Fontana’s desire to do something different arose because “what happens in this business is you get pigeonholed. It happens to actors, but it also happens to writers. People go, ‘That’s what he does,’ and I’m always about, ‘Well, what haven’t I done? What can I explore if I’m given the opportunity?’ I was given the opportunity to explore this.”

But it seems to be a limited opportunity because the WB only ordered eight episodes and, according to Fontana, “made it very clear to us that they were going to spend all their advertising money” promoting another of their midseason series — “Pepper Dennis.”

Neither series premiered well, ratingswise, and Fontana says his show has “virtually no chance of getting picked up.”

Yet, he still thinks that with a full season order, “we could really do some interesting stuff” because “I really do believe the show is written responsibly. I mean we are not doing it with a snicker and a wink.

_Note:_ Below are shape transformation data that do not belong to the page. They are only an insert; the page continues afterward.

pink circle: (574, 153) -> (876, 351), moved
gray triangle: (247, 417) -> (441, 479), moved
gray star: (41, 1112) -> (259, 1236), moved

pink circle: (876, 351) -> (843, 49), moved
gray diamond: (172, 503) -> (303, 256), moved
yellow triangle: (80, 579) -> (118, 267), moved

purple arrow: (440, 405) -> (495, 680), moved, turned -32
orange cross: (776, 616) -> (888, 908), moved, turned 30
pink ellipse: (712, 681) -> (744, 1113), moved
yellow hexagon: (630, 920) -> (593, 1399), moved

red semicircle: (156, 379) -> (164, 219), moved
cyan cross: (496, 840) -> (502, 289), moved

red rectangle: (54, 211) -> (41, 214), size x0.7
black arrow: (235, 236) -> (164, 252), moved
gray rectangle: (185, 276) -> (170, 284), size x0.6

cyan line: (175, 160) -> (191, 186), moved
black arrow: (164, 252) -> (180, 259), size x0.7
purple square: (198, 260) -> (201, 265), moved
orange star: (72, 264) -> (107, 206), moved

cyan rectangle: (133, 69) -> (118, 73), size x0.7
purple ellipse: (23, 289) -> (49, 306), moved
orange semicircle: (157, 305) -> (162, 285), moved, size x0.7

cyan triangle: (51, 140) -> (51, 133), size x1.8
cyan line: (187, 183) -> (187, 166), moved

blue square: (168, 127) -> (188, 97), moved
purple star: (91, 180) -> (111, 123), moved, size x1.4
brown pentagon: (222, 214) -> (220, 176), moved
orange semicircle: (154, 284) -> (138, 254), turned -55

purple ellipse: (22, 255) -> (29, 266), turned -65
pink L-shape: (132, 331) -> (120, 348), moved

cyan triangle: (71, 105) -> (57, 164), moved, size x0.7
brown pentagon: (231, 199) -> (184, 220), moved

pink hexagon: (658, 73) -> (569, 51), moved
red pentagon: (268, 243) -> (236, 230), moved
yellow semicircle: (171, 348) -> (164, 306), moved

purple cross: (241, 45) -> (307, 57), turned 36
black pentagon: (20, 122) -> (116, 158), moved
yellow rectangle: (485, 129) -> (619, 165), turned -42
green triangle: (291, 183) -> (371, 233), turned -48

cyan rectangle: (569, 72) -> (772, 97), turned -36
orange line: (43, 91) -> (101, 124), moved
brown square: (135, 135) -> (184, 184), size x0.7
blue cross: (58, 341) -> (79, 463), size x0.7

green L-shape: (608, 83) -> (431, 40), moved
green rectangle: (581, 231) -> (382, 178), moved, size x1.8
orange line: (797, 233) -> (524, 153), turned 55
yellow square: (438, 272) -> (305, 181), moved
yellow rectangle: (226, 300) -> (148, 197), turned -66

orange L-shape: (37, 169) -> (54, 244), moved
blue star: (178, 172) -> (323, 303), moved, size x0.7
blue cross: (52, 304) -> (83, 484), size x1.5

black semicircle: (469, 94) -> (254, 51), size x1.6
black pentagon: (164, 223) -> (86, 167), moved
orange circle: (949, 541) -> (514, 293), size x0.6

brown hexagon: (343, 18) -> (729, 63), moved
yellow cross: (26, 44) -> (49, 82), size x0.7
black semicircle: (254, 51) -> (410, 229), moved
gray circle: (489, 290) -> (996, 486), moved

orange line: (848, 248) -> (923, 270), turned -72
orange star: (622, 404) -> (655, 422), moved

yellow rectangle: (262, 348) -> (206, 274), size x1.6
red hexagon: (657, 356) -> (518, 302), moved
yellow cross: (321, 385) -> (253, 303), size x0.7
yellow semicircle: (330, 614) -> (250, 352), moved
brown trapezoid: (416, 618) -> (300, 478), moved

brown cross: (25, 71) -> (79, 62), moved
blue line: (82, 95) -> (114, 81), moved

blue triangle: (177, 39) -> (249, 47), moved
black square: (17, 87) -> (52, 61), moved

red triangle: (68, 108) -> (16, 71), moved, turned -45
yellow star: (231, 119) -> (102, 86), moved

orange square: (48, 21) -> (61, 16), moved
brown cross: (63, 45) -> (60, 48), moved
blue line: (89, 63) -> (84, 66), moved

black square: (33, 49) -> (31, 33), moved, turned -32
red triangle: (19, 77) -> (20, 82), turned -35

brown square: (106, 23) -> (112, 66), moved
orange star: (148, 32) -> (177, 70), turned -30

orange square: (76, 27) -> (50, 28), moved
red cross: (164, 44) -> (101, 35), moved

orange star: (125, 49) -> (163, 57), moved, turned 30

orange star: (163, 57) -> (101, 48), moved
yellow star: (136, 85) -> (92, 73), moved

We are genuinely trying to just put ideas out there for people to talk about.”

Sex with consequencesFontana, 54, who teaches writing seminars at Columbia University, says “college is about kind of fine-tuning appetites, one’s trysts, one’s desires and curiosity, so that you really, by the time you get out, hopefully, are ready to face the world.”

Though he believes the definition of what sexual contact is has changed “in a post-Clinton world,” that doesn’t alter “the need for love, and the need for friendship and the need for companionship,” and that’s what he wants to address on his series.

“One thing I find offensive is that they do a high school show and they are all jumping into bed, and there’s no conversation about it, no sense of what it costs somebody’s soul,” he says.

His intention is to be neither snickering nor preachy, but he stresses, “to do a show about a sexual-behavior seminar and not talk about sex was absurd to me.”

Like many WB shows, “The Bedford Diaries” features comely young actors — a different look for Fontana.

“I’m usually known for having the ugliest casts, so it’s been kind of refreshing to go, ‘OK, hey, look she’s great looking. That’s great,” laughs Fontana.

Though not very familiar with the college-age talent pool, he says he was “pleased by how good they were. I wouldn’t have cast them if they couldn’t act.”